[Document layout analysis data]
[Start of Attachment]

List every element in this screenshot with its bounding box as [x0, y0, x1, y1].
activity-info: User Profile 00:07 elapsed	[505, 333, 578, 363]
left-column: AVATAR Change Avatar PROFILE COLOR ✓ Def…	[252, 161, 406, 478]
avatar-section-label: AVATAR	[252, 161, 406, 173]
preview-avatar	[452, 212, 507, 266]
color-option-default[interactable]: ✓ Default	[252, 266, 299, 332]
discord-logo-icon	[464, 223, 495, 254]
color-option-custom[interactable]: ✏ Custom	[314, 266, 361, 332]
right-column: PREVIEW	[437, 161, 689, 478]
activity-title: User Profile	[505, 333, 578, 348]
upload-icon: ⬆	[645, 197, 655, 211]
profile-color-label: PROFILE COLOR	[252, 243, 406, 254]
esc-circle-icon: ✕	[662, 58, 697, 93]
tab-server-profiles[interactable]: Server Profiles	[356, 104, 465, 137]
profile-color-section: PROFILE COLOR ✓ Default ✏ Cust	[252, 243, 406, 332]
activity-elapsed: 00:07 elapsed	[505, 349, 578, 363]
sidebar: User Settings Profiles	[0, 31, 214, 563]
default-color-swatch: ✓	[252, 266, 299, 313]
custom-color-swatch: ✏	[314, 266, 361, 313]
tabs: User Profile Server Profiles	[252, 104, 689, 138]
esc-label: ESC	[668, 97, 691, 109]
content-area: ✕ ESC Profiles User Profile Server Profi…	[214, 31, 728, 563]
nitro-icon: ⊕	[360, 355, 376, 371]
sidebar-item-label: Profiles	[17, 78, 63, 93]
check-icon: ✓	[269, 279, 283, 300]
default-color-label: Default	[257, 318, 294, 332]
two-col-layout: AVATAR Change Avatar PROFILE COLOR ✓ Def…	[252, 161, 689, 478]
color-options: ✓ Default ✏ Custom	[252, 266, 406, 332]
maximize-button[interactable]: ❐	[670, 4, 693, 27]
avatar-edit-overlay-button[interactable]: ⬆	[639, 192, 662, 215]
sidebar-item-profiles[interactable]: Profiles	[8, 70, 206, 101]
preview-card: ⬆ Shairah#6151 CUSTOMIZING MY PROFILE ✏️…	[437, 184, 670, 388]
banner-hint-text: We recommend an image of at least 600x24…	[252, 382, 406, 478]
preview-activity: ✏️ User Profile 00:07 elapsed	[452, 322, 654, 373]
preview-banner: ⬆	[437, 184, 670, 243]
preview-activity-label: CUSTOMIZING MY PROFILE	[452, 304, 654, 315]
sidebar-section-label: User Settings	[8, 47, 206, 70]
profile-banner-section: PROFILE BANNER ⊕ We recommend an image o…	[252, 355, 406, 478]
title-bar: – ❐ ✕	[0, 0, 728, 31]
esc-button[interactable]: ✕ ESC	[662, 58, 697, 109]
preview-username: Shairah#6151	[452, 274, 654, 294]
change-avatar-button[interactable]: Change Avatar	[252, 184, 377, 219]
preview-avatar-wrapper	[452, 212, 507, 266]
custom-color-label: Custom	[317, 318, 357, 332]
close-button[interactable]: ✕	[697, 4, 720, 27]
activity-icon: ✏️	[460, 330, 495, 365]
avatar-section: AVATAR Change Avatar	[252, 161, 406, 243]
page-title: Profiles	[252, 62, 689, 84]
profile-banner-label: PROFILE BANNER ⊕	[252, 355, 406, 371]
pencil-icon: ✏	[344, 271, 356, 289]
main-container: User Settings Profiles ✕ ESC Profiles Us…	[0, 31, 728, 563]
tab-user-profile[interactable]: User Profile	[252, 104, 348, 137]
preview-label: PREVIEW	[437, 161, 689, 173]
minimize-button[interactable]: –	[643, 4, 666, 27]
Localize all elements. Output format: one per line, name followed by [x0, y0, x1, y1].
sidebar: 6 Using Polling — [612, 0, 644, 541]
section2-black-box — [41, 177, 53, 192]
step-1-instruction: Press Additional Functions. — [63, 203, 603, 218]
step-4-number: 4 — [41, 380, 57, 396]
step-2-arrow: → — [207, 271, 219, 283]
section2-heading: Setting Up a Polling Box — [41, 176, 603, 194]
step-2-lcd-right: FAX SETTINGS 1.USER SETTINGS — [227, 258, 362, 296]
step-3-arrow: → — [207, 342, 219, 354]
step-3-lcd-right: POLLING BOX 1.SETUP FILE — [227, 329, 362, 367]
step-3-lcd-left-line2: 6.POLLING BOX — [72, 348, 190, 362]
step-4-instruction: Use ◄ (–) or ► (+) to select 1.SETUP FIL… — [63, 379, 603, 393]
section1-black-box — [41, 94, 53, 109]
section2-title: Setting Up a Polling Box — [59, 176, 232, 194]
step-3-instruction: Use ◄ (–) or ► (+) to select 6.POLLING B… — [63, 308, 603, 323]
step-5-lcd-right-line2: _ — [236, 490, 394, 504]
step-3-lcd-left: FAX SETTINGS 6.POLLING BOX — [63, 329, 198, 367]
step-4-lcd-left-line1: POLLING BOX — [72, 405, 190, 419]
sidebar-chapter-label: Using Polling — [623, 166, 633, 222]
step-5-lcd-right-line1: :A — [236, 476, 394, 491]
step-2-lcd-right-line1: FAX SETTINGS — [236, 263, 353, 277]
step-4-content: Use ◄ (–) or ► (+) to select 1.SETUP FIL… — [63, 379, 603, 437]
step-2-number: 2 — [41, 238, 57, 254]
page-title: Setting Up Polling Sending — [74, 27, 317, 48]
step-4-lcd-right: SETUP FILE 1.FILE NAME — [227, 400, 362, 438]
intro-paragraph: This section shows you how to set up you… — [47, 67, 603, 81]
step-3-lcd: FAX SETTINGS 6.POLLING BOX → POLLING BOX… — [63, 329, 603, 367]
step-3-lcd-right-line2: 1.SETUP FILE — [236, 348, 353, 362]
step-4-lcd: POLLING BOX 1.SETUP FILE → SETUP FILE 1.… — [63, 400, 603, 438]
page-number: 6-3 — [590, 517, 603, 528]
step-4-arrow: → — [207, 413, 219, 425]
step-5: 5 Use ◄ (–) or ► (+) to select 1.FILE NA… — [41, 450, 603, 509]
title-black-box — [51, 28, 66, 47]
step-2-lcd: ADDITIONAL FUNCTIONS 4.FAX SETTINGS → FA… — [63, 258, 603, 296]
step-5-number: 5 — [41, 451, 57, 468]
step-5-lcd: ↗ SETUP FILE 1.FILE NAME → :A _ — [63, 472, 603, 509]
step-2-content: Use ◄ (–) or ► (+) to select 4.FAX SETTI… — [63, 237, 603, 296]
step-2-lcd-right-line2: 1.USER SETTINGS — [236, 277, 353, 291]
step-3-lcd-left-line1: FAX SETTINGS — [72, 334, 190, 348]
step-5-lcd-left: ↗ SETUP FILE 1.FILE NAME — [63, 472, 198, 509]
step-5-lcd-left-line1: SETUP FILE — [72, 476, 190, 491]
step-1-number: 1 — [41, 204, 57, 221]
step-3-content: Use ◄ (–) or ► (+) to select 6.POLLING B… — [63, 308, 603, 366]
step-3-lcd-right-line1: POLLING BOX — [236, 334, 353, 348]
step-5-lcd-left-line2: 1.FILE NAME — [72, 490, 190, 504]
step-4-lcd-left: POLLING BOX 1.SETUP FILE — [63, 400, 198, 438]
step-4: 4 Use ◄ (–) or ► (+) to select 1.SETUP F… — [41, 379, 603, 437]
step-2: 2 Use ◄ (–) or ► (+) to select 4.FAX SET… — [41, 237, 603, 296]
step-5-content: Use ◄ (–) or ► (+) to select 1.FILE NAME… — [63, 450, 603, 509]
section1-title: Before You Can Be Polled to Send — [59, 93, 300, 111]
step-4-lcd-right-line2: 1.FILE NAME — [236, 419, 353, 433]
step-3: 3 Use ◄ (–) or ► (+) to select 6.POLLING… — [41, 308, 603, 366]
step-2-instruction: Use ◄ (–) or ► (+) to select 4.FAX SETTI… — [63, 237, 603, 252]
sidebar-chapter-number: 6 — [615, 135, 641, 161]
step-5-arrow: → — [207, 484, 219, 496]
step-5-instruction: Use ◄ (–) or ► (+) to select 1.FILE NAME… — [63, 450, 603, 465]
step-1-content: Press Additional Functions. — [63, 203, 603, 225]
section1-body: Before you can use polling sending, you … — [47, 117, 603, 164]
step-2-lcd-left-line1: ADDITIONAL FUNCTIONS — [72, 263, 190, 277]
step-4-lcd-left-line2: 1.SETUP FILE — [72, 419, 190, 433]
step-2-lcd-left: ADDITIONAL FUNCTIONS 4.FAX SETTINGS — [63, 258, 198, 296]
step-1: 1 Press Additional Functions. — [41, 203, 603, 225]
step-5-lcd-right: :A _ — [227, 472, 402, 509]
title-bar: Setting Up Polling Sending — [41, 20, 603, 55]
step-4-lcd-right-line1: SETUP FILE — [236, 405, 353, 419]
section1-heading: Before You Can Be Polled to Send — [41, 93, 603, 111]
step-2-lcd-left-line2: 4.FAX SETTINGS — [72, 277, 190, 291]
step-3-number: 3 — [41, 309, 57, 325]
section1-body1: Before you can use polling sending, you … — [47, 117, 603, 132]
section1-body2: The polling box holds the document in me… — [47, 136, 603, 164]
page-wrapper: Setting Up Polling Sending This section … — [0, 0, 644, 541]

[End of Attachment]

Task item
Find every line in the records that has the word "heading". Then report the count alone.

Task response
2